The SPARC call points out that we (academics, university libraries) have been funding these database providers. 

Dollars from library subscriptions, directly or indirectly, now support these systems of surveillance. This should be deeply concerning to the library community and to the millions of faculty and students who use their products each day and further underscores the urgency of privacy protections as library services—and research and education more generally—are now delivered primarily online.

This raises the question of our complicity and whether we could do without some of these companies. At a deeper level it raises questions about the curiosity of the academy. We are dedicated to knowledge as an unalloyed good and are at the heart of a large system of surveillance – surveillance of the past, of literature, of nature, of the cosmos, and of ourselves.

What Sky Bet, The Gambling App, Knows About You

Sky Bet, the most popular one in Britain, compiled extensive records about a user, tracking him in ways he never imagined.

The New York Times has a good story about What Sky Bet, The Gambling App, Knows About You.
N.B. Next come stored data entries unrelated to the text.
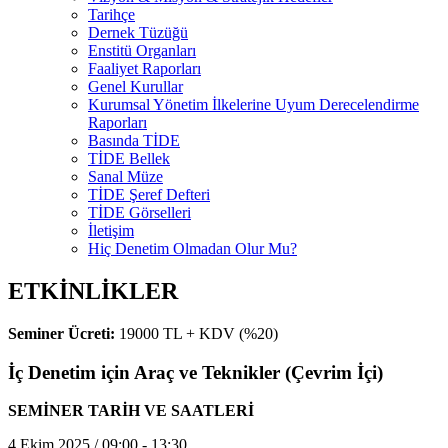
Tarihçe
Dernek Tüzüğü
Enstitü Organları
Faaliyet Raporları
Genel Kurullar
Kurumsal Yönetim İlkelerine Uyum Derecelendirme
Raporları
Basında TİDE
TİDE Bellek
Sanal Müze
TİDE Şeref Defteri
TİDE Görselleri
İletişim
Hiç Denetim Olmadan Olur Mu?
ETKİNLİKLER
Seminer Ücreti:
19000 TL + KDV (%20)
İç Denetim için Araç ve Teknikler (Çevrim İçi)
SEMİNER TARİH VE SAATLERİ
4 Ekim 2025 / 09:00 - 13:30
It talks about the profile that Sky Bet in the UK built on a customer who had an addiction problem with gambling.

The company, or one of the data providers it had hired to collect information about users, had access to banking records, mortgage details, location coordinates, and an intimate portrait of his habits wagering on slots and soccer matches.

We tend to focus on what the big guys have and forget all the lesser known information aggregators and middlemen who buy and sell data. This story also provides an example of how valuable data can be to a business like online gambling that wants to attract the clients who are likely to get addicted to gambling.
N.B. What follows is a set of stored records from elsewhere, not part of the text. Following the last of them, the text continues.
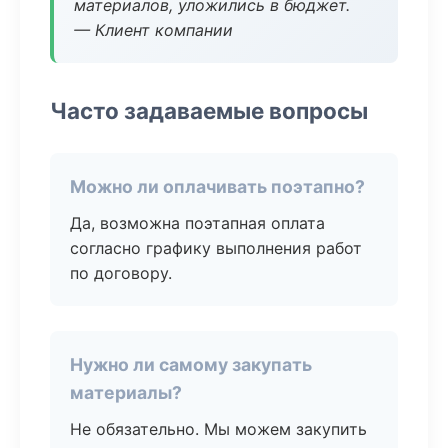
материалов, уложились в бюджет.
— Клиент компании
Часто задаваемые вопросы
Можно ли оплачивать поэтапно?
Да, возможна поэтапная оплата
согласно графику выполнения работ
по договору.
Нужно ли самому закупать
материалы?
Не обязательно. Мы можем закупить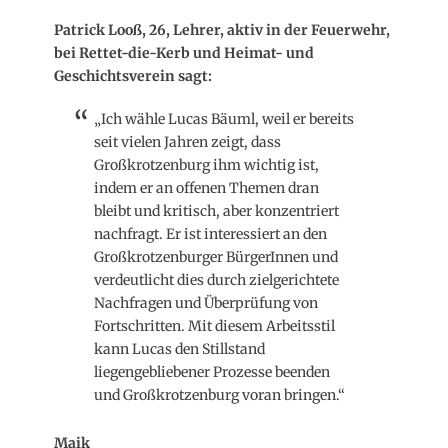
seit vielen Jahren zeigt, dass
Großkrotzenburg ihm wichtig ist,
indem er an offenen Themen dran
bleibt und kritisch, aber konzentriert
nachfragt. Er ist interessiert an den
Großkrotzenburger BürgerInnen und
verdeutlicht dies durch zielgerichtete
Nachfragen und Überprüfung von
Fortschritten. Mit diesem Arbeitsstil
kann Lucas den Stillstand
liegengebliebener Prozesse beenden
und Großkrotzenburg voran bringen.“
Maik
Bergm
ann,
46,
Dipl.
Inform
atiker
Freedom Online Coalition joint statement on artificial intelligence

The Freedom Online Coalition (FOC) has issued a joint statement on artificial intelligence (AI) and human rights.  While the FOC acknowledges that AI systems offer unprecedented opportunities for human development and innovation, the Coalition expresses concern over the documented and ongoing use of AI systems towards repressive and authoritarian purposes, including through facial recognition technology […]
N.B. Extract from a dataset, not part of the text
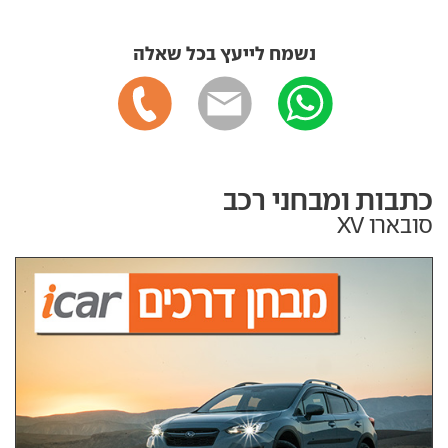
נשמח לייעץ בכל שאלה
כתבות ומבחני רכב
סובארו XV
The Freedom Online Coalition is a coalition of countries including Canada that “work closely together to coordinate their diplomatic efforts and engage with civil society and the private sector to support Internet freedom – free expression, association, assembly, and privacy online – worldwide.” It was founded in 2011 at the initiative of the Dutch.

FOC has just released Joint Statement on Artificial Intelligence and Human Rights that calls for “transparency, traceability and accountability” in the design and deployment of AI systems. They also reaffirm that “states must abide by their obligations under international human rights law to ensure that human rights are fully respected and protected.” The statement ends with a series of recommendations or “Calls to action”.

What is important about this statement is the role of the state recommended. This is not a set of vapid principles that developers should voluntarily adhere to. It calls for appropriate legislation.

States should consider how domestic legislation, regulation and policies can identify, prevent, and mitigate risks to human rights posed by the design, development and use of AI systems, and take action where appropriate. These may include national AI and data strategies, human rights codes, privacy laws, data protection measures, responsible business practices, and other measures that may protect the interests of persons or groups facing multiple and intersecting forms of discrimination.

I note that yesterday the Liberals introduced a Digital Charter Implementation Act that could significantly change the regulations around data privacy. More on that as I read about it.

Thanks to Florence for pointing this FOC statement out to me.